### Assignments:

Unfinished Assignment Study Questions for Lesson 9

### Lesson Objectives:

- Find the composition of two functions and its domain.
- Decompose a function as a composition of two functions.

A composite function is a function which depends on the output of another function for its input.

The composition of f and g, is defined as (f@g)(x), which is the same as f(g(x)), where x is the domain of g, and g(x) is the domain of f.

Given three functions, f(x) = 2x+1, g(x) = x^2-3x-8 and h(x) = x^3.

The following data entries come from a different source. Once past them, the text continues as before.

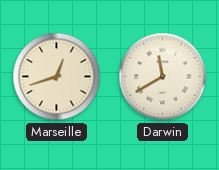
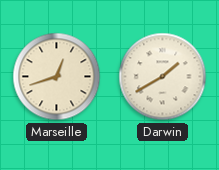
Darwin: 11:40 -> 1:40
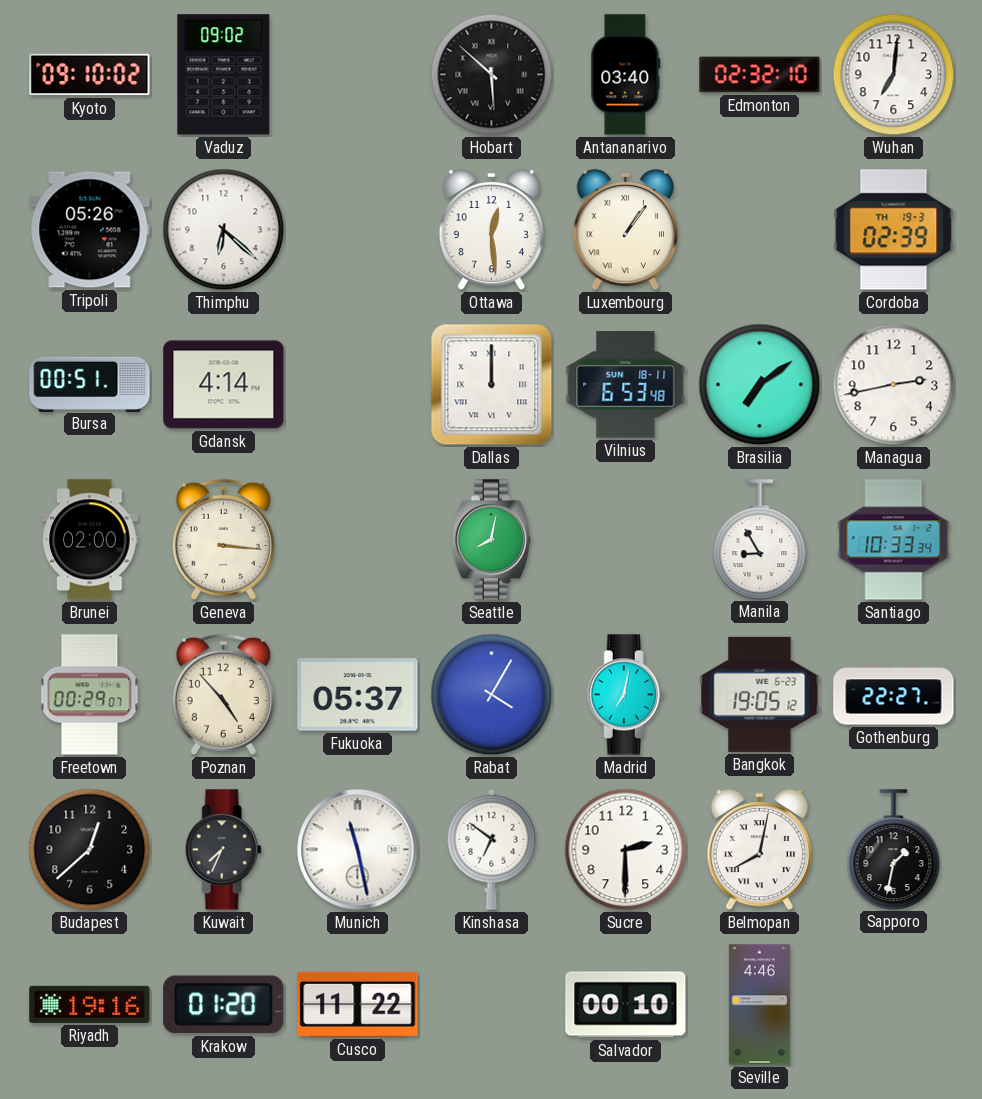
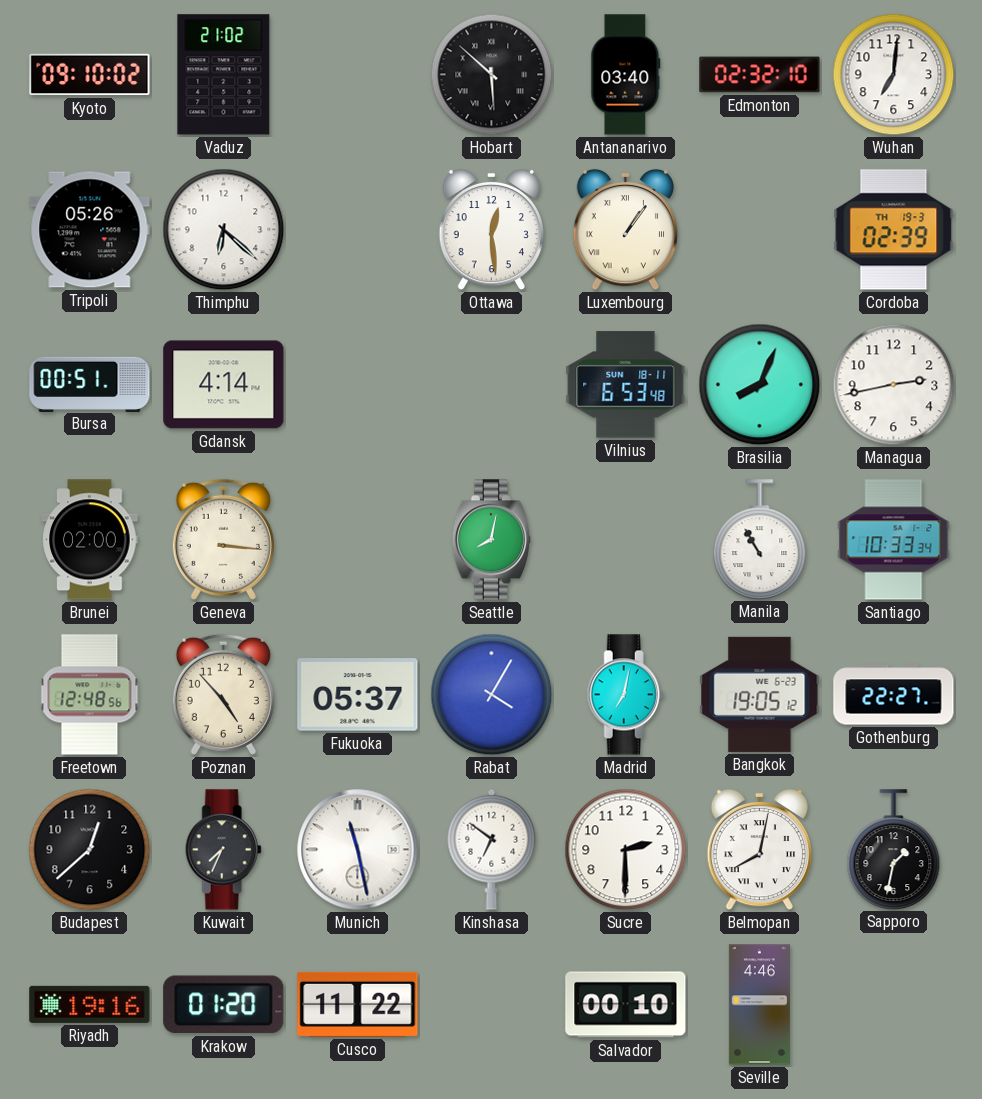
Vaduz: 09:02 -> 21:02
Dallas: 12:00 -> none
Brasilia: 7:09 -> 8:04
Manila: 8:55 -> 10:55
Freetown: 00:29 -> 12:48
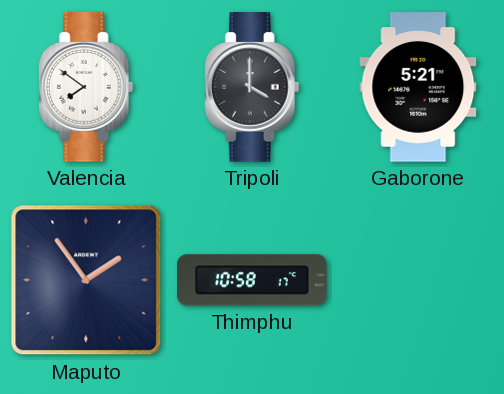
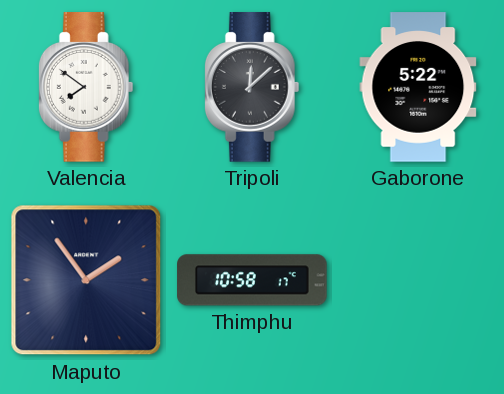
Tripoli: 4:00 -> 12:08
Gaborone: 5:21 -> 5:22
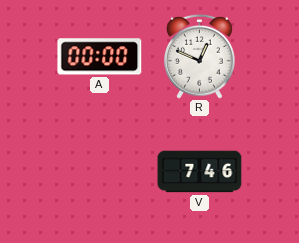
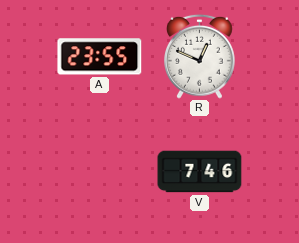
A: 00:00 -> 23:55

Find (f@g)(-1). f(g(-1)). We have to find what g(-1) is first. So plug -1 into g(x), and get -1^2-3(-1)-8. So we get 1+3-8, which is equal to -4. So now we need to find f(-4), by plugging -4 into f(x). So f(-4) is 2(-4)+1, which -8+1, which is -7. So (f@g)(-1) = -7

Next let's find (h@h)(x). This is the same as h(h(x)), so since h(x) = x^3, we have to plug x^3 into h(x). So h(x^3) is the same as (x^3)^3. We have to multiply 3*3 to get 9, so it's equal to x^9. (h@h)(x) = x^9.

Now find (f@g)(x) and (g@h)(x) and their domains. (f@g)(x) is the same as f(g(x)), where g(x) is x^2-3x-8. So now we have to plug all of that in over here, and get 2(x^2-3x-8)+1, which is 2x^2-6x-16+1, which is 2x^2-6x-15. Since this function does not have a radical or a fraction, that means that the domain is all real numbers, (-oo, oo).

Now, (g@h)(x) is the same as g(h(x)), where h(x) is x^3. So g(x^3), we have to plug in x^3 in for x over here. And we get (x^3)^2-3(x^3)-8 or x^6-3x^3-8. And since once again we don't have a radical or a fraction, the domain is all real numbers, (-oo, oo).

Find f(x) and g(x) such that h(x) = (f@g)(x). Answers may vary.

So h(x) = (5+2x)^7. We're trying to find (f@g)(x), which is the same as f(g(x)).

So g(x) = 5+2x and f(x) = x^7, then this will make h(x) = (f@g)(x).

Now if h(x) = 1/((x-4)^2), and we want this to equal (f@g)(x), which is the same as f(g(x)), then we have to let g(x) = x-4 and f(x) = 1/(x^2) for h(x) = (f@g)(x).